[Data extracted from a collection]
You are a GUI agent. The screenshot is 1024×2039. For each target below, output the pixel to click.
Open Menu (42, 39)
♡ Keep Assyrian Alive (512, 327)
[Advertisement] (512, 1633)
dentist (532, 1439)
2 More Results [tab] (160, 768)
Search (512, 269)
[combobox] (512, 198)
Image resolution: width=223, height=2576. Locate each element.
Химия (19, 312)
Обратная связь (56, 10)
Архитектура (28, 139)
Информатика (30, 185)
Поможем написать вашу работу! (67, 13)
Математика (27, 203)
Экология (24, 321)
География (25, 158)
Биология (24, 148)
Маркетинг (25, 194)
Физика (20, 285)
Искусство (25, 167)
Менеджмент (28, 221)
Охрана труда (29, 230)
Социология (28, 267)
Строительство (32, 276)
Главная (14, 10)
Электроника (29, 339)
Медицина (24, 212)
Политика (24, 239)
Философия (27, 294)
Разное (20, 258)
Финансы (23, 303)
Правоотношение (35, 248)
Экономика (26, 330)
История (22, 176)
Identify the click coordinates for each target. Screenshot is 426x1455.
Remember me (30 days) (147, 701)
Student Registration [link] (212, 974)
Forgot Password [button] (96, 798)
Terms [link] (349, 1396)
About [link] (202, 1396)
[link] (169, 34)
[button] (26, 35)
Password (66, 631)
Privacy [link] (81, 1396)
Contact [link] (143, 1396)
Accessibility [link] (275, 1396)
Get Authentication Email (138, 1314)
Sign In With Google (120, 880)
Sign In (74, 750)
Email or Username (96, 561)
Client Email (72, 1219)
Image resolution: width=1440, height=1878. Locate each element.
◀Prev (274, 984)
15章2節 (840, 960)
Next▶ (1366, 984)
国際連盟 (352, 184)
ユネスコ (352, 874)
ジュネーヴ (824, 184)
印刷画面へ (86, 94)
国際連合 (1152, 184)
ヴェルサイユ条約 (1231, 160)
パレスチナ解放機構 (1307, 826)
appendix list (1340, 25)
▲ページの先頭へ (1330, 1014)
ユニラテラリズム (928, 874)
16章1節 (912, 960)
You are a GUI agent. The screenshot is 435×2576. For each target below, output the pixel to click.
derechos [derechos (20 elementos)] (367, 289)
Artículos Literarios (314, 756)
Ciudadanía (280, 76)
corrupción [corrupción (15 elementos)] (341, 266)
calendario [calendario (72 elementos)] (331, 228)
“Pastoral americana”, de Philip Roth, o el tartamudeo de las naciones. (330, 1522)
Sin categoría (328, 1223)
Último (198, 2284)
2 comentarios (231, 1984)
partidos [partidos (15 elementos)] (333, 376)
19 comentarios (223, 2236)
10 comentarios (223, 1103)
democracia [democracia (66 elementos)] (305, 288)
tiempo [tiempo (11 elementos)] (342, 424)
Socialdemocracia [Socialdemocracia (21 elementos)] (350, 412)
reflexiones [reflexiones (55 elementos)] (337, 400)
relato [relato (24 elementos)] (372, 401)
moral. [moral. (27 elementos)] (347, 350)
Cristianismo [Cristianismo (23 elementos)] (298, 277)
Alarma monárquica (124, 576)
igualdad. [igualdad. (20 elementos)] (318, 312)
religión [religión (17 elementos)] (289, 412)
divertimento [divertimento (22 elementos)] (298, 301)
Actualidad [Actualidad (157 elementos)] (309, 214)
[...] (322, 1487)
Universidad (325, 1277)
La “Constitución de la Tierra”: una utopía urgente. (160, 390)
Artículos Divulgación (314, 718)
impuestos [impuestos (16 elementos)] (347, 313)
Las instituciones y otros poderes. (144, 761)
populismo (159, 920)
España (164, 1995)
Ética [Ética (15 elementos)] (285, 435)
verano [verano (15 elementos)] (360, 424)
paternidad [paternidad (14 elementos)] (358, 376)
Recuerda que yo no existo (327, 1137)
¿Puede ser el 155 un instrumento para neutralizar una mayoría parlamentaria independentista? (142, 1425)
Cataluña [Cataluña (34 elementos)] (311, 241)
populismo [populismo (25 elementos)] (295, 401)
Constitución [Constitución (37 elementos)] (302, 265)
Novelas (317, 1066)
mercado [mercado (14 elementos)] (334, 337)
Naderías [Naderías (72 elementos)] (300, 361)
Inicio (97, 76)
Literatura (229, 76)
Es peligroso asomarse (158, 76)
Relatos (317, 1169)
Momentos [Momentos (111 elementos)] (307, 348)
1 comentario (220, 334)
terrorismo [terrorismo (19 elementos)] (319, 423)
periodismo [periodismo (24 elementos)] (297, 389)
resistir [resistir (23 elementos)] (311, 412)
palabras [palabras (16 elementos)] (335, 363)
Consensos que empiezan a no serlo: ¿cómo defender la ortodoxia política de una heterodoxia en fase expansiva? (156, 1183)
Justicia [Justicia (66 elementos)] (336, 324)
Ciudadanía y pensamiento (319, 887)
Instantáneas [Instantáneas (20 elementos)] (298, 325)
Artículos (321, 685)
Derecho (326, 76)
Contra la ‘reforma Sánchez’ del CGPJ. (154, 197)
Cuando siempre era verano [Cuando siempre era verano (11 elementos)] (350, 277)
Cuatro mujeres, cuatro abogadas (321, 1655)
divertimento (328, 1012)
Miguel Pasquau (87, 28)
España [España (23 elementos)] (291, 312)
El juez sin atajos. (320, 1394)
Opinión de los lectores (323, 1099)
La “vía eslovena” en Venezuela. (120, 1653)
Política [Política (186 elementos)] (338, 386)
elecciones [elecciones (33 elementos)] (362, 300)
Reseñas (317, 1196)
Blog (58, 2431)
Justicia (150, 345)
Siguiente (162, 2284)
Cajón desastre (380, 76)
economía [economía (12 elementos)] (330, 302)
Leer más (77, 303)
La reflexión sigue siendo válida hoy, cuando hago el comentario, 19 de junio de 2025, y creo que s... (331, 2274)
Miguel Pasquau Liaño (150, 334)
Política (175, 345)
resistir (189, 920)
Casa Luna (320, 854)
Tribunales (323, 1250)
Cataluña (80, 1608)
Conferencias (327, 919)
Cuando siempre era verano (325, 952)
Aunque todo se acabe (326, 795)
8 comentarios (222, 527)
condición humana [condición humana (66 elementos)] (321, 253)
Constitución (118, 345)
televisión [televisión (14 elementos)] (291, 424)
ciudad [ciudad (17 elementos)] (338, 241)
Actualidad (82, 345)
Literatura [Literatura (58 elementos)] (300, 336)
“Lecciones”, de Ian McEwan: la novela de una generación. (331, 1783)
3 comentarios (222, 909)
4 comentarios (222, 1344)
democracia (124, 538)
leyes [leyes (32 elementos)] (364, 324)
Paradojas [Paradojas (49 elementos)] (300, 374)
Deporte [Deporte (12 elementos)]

ACTIVITY:
For the word "divertimento", show every line of the entries that holds it.

OUTPUT:
divertimento [divertimento (22 elementos)] (298, 301)
divertimento (328, 1012)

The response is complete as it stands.